_Records for this task_:
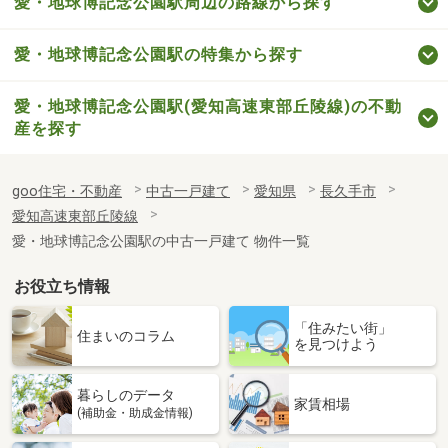
愛・地球博記念公園駅周辺の路線から探す
愛・地球博記念公園駅の特集から探す
愛・地球博記念公園駅(愛知高速東部丘陵線)の不動
産を探す
goo住宅・不動産
中古一戸建て
愛知県
長久手市
愛知高速東部丘陵線
愛・地球博記念公園駅の中古一戸建て 物件一覧
お役立ち情報
「住みたい街」
住まいのコラム
を見つけよう
暮らしのデータ
家賃相場
(補助金・助成金情報)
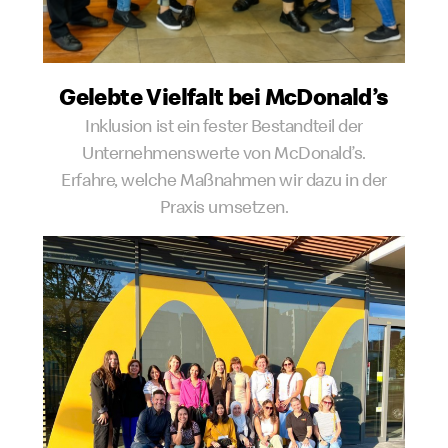
Gelebte Vielfalt bei McDonald’s
Inklusion ist ein fester Bestandteil der
Unternehmenswerte von McDonald’s.
Erfahre, welche Maßnahmen wir dazu in der
Praxis umsetzen.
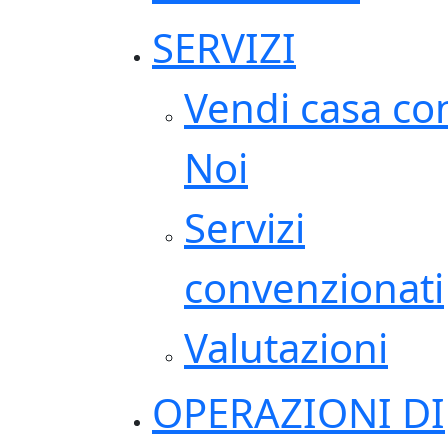
SERVIZI
Vendi casa co
Noi
Servizi
convenzionati
Valutazioni
OPERAZIONI DI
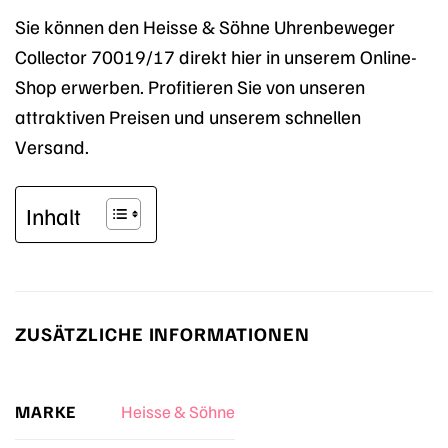
Sie können den Heisse & Söhne Uhrenbeweger
Collector 70019/17 direkt hier in unserem Online-
Shop erwerben. Profitieren Sie von unseren
attraktiven Preisen und unserem schnellen
Versand.
Inhalt
ZUSÄTZLICHE INFORMATIONEN
MARKE
Heisse & Söhne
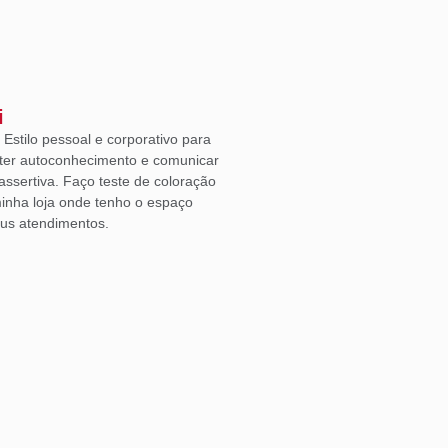
i
Estilo pessoal e corporativo para
ter autoconhecimento e comunicar
ssertiva. Faço teste de coloração
inha loja onde tenho o espaço
eus atendimentos.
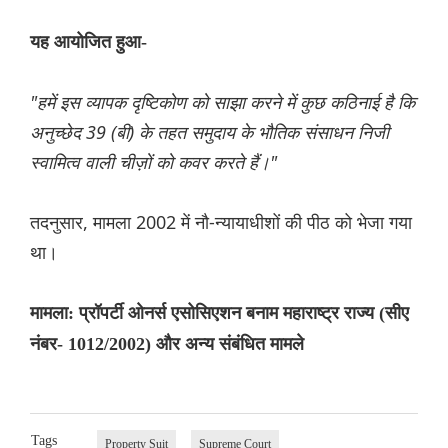
यह आयोजित हुआ-
"हमें इस व्यापक दृष्टिकोण को साझा करने में कुछ कठिनाई है कि
अनुच्छेद 39 (बी) के तहत समुदाय के भौतिक संसाधन निजी
स्वामित्व वाली चीज़ों को कवर करते हैं।"
तदनुसार, मामला 2002 में नौ-न्यायाधीशों की पीठ को भेजा गया
था।
मामला: प्रॉपर्टी ओनर्स एसोसिएशन बनाम महाराष्ट्र राज्य (सीए
नंबर- 1012/2002) और अन्य संबंधित मामले
Tags
Property Suit
Supreme Court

_What to work on_: A bare number is the whole answer: how many lines in the listing hold the string "Heisse".

_Written response_: 2